Which helps explain why Michele Mallin had an entirely different experience than Jones. Mallin identified Tim Cole as the man who raped her in a parking lot at Texas Tech when she was a 19-year-old student. Cole was later exonerated by DNA evidence — but not before he died of an asthma attack in prison. The Tim Cole Act, passed a few years later, set aside financial compensation for the wrongly convicted.
Mallin, the only other victim in a Texas exoneration case to go public, was never offered counseling or support from the DA's office or the police department in Lubbock. After being informed that Cole was innocent, she says, she never heard from either entity again. "It would've been nice to hear they were sorry about what happened, but they don't seem to be," she says. "I don't know. It was like I didn't even exist."
By contrast, Jones found "a big brother" in Corley, who worked to make sure Jones didn't feel the same way. And his guidance led to a bit of a breakthrough.
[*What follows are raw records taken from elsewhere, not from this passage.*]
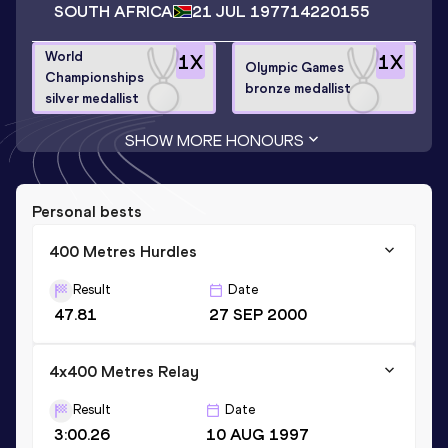
SOUTH AFRICA
21 JUL 1977
14220155
World
1
X
1
X
Olympic Games
Championships
bronze medallist
silver medallist
SHOW MORE HONOURS
Personal bests
400 Metres Hurdles
Result
Date
47.81
27 SEP 2000
4x400 Metres Relay
Result
Date
3:00.26
10 AUG 1997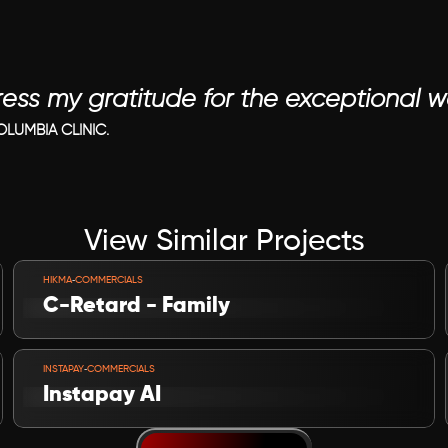
ress my gratitude for the exceptional 
LUMBIA CLINIC.
View Similar Projects
VIEW PROJECT
-
HIKMA
COMMERCIALS
C-Retard - Family
VIEW PROJECT
-
INSTAPAY
COMMERCIALS
Instapay AI 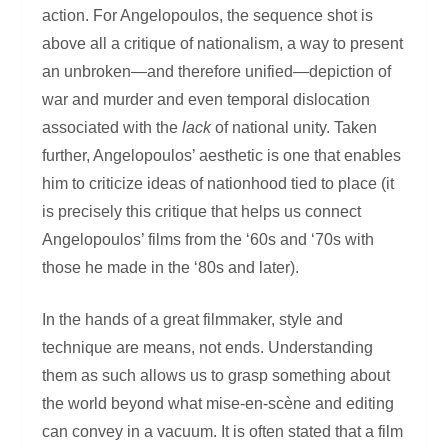
action. For Angelopoulos, the sequence shot is
above all a critique of nationalism, a way to present
an unbroken—and therefore unified—depiction of
war and murder and even temporal dislocation
associated with the
lack
of national unity. Taken
further, Angelopoulos’ aesthetic is one that enables
him to criticize ideas of nationhood tied to place (it
is precisely this critique that helps us connect
Angelopoulos’ films from the ‘60s and ‘70s with
those he made in the ‘80s and later).
In the hands of a great filmmaker, style and
technique are means, not ends. Understanding
them as such allows us to grasp something about
the world beyond what mise-en-scène and editing
can convey in a vacuum. It is often stated that a film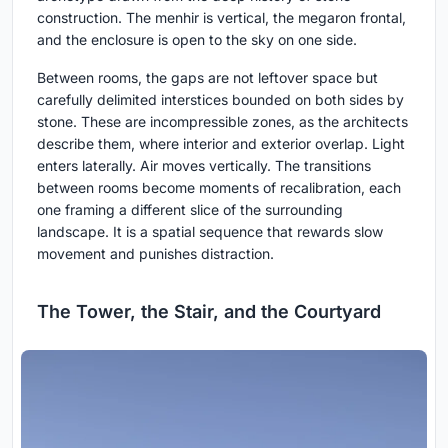
construction. The menhir is vertical, the megaron frontal,
and the enclosure is open to the sky on one side.
Between rooms, the gaps are not leftover space but
carefully delimited interstices bounded on both sides by
stone. These are incompressible zones, as the architects
describe them, where interior and exterior overlap. Light
enters laterally. Air moves vertically. The transitions
between rooms become moments of recalibration, each
one framing a different slice of the surrounding
landscape. It is a spatial sequence that rewards slow
movement and punishes distraction.
The Tower, the Stair, and the Courtyard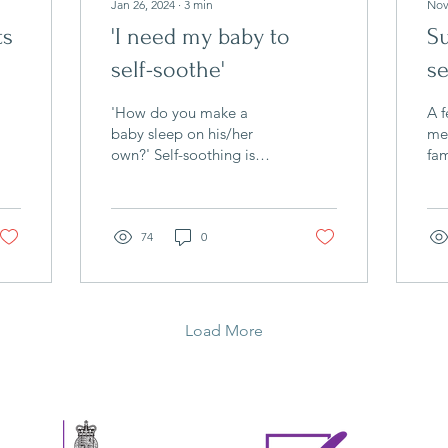
Jan 26, 2024
∙
3
min
Nov
ts
'I need my baby to
Su
self-soothe'
se
'How do you make a
A f
baby sleep on his/her
mea
own?' Self-soothing is
fam
one of the key words that
yo
came up with the many
goi
parents I spoke with at...
rel
74
0
Load More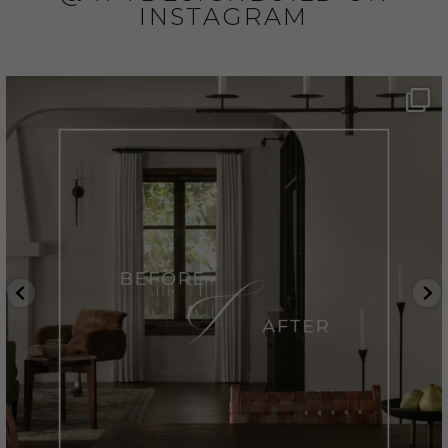
INSTAGRAM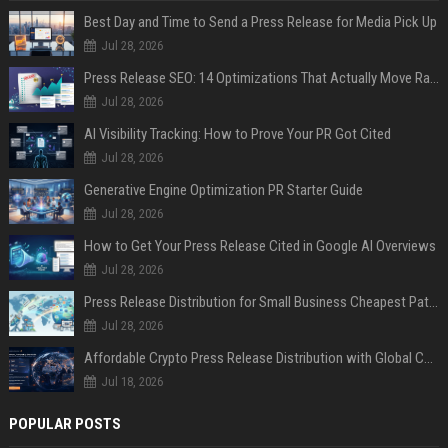
Best Day and Time to Send a Press Release for Media Pick Up
Jul 28, 2026
Press Release SEO: 14 Optimizations That Actually Move Rankings
Jul 28, 2026
AI Visibility Tracking: How to Prove Your PR Got Cited
Jul 28, 2026
Generative Engine Optimization PR Starter Guide
Jul 28, 2026
How to Get Your Press Release Cited in Google AI Overviews
Jul 28, 2026
Press Release Distribution for Small Business Cheapest Path to Real Coverage
Jul 28, 2026
Affordable Crypto Press Release Distribution with Global Coverage
Jul 18, 2026
POPULAR POSTS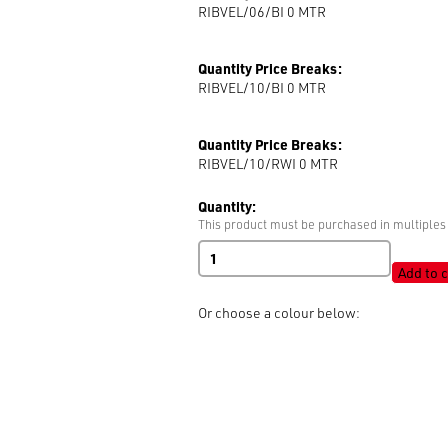
RIBVEL/06/BI 0
MTR
Quantity Price Breaks:
RIBVEL/10/BI 0
MTR
Quantity Price Breaks:
RIBVEL/10/RWI 0
MTR
Quantity:
This product must be purchased in multiples 
Velvet
Ribbon
Add to c
quantity
Or choose a colour below: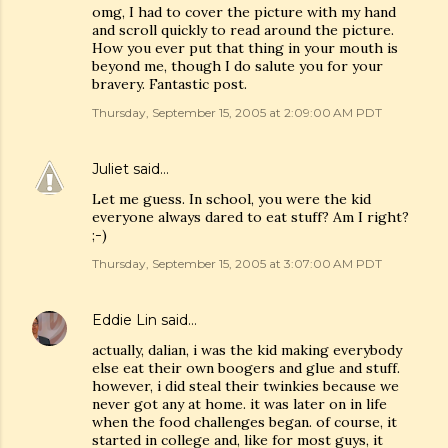
omg, I had to cover the picture with my hand
and scroll quickly to read around the picture.
How you ever put that thing in your mouth is
beyond me, though I do salute you for your
bravery. Fantastic post.
Thursday, September 15, 2005 at 2:09:00 AM PDT
Juliet
said…
Let me guess. In school, you were the kid
everyone always dared to eat stuff? Am I right?
;-)
Thursday, September 15, 2005 at 3:07:00 AM PDT
Eddie Lin
said…
actually, dalian, i was the kid making everybody
else eat their own boogers and glue and stuff.
however, i did steal their twinkies because we
never got any at home. it was later on in life
when the food challenges began. of course, it
started in college and, like for most guys, it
A few months after McGowan got out of jail, he sent Jones a letter. She refused to even touch it. She took the envelope by its corner, almost as though it would infect her, and gave it to a friend to keep. She didn't even want it in the house, and she certainly never wanted to meet the man who, she was still certain, had raped her and threatened to kill her.
But Corley did meet with McGowan. When Jones learned of this, she was shocked. But gradually, her stance started to soften. Corley seemed so much more at peace after their meeting, she says. "I wanted that peace."
A year after McGowan was released, Jones told prosecutors she was ready to meet him. A meeting was arranged at the DA's office. Jones brought some family members; McGowan brought his girlfriend. "It was terrifying for me, and it was terrifying for him," Jones says. "I could tell."